Spinto all’estremo, questo approccio ottiene di chiuderla, la comunicazione, fino a invitare di fatto il cliente a non sceglierci più, se può farne a meno, o in certi casi a farne a meno anche se non può.
In tutti questi casi il recupero è lungo, e spesso la riparazione non è sufficiente: abbiamo perso il contatto con il nostro interlocutore, abbiamo trasmesso un valore negativo dell’azienda cui apparteniamo, anche pensando di fare bene, soprattutto non siamo riusciti a far bene il nostro lavoro.

A volte basta modificare poco perché la comunicazione si orienti positivamente. È sufficiente, spesso, una risposta che tenga conto del punto di vista dell’altro; un sorriso, una formula gentile per dire che no, non si può ma ci dispiace che non si possa – a patto che non si possa davvero, però.

La funzione Comunicazione può aiutare, non solo a scrivere avvisi o a costruire campagne pubblicitarie gradevoli graficamente e con una sintassi incisiva – il che comunque non guasta –, ma soprattutto a sviluppare delle pratiche comuni che diano sicurezza, assertività e aiuto, facendo della gentilezza e di un approccio amichevole un atteggiamento comune.

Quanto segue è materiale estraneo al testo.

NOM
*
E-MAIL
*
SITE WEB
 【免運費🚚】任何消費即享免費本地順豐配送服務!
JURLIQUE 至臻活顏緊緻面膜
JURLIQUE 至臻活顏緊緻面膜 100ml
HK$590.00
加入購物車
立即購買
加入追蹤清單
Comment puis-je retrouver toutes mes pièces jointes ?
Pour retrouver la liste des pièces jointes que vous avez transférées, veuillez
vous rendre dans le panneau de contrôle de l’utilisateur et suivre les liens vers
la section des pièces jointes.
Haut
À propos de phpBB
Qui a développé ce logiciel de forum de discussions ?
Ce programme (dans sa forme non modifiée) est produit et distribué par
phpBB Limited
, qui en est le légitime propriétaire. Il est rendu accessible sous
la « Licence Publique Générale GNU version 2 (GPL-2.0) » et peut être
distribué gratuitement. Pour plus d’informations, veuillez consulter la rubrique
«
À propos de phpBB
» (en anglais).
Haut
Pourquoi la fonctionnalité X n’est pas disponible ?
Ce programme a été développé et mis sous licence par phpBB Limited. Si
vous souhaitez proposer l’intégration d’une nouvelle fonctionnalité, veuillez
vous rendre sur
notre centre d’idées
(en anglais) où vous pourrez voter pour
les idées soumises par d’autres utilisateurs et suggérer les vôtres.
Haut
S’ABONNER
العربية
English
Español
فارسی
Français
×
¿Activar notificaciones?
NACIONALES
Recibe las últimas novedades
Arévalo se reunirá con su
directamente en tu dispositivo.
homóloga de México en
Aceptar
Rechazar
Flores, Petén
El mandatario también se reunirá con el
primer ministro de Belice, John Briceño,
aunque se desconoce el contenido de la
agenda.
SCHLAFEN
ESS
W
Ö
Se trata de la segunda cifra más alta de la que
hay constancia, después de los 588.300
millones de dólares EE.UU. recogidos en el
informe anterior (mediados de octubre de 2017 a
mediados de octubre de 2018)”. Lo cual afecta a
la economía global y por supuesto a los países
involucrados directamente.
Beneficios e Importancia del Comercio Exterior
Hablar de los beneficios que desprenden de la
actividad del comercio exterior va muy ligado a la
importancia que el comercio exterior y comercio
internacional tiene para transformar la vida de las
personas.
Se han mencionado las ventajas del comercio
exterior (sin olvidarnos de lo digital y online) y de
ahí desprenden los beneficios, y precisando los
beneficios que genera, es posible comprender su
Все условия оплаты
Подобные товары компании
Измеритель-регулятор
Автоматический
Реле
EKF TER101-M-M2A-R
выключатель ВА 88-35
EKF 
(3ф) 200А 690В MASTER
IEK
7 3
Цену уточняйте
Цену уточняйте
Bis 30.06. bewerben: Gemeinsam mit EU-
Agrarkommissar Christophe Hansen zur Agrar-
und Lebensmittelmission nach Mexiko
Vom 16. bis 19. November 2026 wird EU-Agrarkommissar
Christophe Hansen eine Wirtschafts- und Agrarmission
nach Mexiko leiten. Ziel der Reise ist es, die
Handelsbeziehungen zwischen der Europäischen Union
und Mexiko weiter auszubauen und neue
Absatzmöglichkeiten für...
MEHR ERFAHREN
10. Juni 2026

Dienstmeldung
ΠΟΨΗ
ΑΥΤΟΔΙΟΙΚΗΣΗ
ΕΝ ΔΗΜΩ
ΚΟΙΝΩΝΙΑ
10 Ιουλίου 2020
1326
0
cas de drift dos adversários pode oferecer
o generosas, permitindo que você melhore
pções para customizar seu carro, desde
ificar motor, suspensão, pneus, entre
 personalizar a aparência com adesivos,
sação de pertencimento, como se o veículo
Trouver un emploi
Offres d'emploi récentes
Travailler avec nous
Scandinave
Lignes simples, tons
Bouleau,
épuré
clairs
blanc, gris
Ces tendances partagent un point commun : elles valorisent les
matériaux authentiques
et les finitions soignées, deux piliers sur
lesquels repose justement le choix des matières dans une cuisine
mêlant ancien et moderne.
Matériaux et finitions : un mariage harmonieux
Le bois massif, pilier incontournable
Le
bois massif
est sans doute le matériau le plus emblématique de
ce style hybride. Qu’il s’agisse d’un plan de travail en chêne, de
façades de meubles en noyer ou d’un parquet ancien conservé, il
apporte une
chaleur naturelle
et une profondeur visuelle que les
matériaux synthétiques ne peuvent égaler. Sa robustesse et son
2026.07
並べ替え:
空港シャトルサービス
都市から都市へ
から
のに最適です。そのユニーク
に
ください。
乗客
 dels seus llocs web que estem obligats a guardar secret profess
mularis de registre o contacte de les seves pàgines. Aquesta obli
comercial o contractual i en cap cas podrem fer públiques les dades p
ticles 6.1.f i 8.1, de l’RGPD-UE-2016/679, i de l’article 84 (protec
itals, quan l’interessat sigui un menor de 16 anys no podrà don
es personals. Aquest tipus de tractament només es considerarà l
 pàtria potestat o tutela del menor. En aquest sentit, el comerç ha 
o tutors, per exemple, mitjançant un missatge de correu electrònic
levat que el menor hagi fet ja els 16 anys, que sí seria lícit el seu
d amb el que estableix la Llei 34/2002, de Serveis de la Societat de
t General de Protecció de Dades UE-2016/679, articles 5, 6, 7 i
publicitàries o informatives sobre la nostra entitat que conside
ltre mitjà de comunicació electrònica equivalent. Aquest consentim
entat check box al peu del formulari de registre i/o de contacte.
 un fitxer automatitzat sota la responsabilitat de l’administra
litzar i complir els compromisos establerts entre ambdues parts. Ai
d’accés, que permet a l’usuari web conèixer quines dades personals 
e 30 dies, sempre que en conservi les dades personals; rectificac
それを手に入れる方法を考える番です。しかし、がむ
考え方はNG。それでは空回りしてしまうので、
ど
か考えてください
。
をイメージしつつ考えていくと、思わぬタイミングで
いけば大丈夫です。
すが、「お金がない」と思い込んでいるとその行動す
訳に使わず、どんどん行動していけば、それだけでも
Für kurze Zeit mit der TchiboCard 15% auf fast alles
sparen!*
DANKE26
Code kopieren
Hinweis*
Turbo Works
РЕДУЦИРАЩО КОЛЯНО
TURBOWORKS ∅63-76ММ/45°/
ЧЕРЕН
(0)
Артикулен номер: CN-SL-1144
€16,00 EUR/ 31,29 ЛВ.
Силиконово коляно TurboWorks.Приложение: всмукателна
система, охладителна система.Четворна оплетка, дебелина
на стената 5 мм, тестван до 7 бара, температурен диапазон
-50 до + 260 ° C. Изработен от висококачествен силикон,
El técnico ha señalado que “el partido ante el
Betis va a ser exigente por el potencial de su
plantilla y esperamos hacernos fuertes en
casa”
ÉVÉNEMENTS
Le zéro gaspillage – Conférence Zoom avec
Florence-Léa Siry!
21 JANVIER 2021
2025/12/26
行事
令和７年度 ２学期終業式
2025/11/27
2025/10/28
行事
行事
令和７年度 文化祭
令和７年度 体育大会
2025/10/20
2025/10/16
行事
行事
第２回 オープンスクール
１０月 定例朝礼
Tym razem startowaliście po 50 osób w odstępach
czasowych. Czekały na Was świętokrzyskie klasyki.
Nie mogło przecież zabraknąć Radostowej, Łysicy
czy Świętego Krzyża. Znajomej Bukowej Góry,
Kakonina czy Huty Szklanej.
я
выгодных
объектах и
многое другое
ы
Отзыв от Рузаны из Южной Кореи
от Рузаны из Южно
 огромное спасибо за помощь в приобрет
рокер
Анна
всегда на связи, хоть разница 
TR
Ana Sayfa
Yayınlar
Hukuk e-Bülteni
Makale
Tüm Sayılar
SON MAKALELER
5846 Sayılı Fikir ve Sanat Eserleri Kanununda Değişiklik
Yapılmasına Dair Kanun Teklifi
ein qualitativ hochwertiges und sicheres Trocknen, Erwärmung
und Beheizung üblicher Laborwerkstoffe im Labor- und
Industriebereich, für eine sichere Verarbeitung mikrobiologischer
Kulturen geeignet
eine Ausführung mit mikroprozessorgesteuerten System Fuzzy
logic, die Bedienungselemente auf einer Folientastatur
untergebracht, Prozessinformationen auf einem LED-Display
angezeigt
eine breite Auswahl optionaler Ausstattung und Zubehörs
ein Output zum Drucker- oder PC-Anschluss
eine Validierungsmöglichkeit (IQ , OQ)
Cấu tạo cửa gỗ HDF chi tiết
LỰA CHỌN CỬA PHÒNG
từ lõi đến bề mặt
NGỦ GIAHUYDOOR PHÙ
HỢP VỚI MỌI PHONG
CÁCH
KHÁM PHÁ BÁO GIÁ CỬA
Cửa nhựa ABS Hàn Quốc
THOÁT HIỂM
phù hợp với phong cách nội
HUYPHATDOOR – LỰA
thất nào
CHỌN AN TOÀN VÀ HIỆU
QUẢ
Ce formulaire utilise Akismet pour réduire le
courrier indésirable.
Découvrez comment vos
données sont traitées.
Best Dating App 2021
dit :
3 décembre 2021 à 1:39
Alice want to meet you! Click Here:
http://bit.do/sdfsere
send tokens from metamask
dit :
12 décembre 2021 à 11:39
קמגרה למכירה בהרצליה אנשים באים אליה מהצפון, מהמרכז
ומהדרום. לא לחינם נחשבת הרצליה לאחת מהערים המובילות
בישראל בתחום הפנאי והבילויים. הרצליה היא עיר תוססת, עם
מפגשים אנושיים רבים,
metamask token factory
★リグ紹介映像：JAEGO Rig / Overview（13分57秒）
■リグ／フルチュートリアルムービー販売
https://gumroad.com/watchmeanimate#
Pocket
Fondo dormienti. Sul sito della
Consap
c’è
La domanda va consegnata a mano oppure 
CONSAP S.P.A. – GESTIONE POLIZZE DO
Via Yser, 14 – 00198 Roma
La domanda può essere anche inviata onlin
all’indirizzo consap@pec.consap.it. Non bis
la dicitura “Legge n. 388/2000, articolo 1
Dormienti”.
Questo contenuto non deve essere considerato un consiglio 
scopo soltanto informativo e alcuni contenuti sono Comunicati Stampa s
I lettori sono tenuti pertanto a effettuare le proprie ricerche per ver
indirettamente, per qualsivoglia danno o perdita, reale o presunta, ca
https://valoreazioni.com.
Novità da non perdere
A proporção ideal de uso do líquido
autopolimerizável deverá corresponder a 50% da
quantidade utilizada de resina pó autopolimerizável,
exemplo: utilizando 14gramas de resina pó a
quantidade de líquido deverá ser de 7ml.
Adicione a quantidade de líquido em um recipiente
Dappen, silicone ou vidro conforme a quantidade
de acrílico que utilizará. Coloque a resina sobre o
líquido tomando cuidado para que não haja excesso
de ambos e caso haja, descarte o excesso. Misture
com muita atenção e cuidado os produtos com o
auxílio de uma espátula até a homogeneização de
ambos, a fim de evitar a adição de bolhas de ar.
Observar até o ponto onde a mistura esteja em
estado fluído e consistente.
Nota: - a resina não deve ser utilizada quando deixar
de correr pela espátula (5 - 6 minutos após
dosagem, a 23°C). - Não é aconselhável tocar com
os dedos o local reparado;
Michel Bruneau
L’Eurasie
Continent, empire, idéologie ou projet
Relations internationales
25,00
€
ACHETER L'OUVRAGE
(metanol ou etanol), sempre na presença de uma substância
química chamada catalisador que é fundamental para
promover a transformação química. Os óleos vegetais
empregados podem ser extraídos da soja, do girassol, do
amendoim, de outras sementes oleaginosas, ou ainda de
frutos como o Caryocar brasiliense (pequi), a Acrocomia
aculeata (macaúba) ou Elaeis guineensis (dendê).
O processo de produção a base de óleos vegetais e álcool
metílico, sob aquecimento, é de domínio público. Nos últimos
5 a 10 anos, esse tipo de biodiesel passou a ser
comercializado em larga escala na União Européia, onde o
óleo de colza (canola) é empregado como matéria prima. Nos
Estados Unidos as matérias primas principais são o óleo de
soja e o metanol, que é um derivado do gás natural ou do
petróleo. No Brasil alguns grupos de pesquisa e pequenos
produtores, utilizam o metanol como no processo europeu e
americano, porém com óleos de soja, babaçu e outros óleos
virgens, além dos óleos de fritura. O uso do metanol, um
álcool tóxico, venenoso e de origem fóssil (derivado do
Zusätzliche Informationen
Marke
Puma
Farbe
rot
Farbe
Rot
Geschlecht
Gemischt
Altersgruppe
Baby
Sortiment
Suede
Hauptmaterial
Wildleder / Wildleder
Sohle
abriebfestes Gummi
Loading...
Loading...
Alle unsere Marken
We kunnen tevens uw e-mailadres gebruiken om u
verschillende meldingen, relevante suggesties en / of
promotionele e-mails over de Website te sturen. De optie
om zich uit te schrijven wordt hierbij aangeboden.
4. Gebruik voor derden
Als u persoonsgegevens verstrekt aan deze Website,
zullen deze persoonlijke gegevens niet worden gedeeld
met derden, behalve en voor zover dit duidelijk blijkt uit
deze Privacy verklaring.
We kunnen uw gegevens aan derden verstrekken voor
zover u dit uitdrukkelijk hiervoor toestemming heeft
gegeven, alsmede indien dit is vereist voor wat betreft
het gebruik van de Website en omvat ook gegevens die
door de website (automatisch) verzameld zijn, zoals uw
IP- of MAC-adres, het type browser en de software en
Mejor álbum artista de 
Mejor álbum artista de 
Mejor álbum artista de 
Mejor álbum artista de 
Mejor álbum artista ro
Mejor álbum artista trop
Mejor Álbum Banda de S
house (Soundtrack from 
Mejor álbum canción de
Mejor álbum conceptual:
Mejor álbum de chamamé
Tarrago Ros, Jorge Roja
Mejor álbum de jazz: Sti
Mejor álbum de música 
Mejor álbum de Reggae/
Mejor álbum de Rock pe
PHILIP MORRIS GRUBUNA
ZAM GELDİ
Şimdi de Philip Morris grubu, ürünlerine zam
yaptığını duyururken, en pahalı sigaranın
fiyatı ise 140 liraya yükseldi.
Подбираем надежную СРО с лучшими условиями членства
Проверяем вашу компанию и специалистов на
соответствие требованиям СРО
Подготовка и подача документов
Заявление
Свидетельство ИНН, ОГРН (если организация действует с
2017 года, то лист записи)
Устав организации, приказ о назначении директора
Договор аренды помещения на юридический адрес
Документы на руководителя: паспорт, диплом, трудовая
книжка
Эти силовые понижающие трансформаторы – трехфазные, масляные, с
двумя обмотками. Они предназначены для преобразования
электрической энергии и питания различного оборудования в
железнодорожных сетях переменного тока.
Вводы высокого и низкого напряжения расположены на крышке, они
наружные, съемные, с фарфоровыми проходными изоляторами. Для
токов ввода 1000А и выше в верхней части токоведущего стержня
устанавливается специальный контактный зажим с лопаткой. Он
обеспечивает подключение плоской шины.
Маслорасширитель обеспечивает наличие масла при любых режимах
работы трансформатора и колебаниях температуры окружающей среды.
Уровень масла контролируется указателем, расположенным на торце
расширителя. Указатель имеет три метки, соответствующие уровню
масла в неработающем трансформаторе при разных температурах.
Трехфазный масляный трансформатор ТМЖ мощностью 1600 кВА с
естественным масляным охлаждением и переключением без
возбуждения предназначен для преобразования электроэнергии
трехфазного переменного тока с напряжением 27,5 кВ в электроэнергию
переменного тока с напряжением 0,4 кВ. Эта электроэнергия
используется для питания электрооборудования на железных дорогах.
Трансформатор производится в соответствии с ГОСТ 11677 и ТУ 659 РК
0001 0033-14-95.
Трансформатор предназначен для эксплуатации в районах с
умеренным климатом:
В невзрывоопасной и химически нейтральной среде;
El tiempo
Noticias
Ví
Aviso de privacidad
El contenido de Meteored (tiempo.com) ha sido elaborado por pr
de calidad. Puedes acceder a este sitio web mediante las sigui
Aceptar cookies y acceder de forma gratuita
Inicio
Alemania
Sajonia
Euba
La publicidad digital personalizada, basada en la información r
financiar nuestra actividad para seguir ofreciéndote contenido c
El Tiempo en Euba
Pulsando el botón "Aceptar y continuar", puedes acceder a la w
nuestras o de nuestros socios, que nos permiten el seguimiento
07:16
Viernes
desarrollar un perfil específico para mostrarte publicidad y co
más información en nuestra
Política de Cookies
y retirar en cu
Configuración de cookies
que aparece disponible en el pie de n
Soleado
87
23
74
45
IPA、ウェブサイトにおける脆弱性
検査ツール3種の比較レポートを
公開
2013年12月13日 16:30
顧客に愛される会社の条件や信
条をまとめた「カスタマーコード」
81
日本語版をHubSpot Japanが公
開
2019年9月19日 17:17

Quando distribuiamo un pasto, un libro, un modulo e persino un’informazione, o anche quando incrociamo uno studente che vaga con aria sperduta in un corridoio in cui s’è trovato per caso e nel quale non dovrebbe stare, una parola gentile, un’informazione data con garbo, cambiano tutto.

Siamo (siamo stati, saremo) tutti clienti. È facile, è difficilissimo.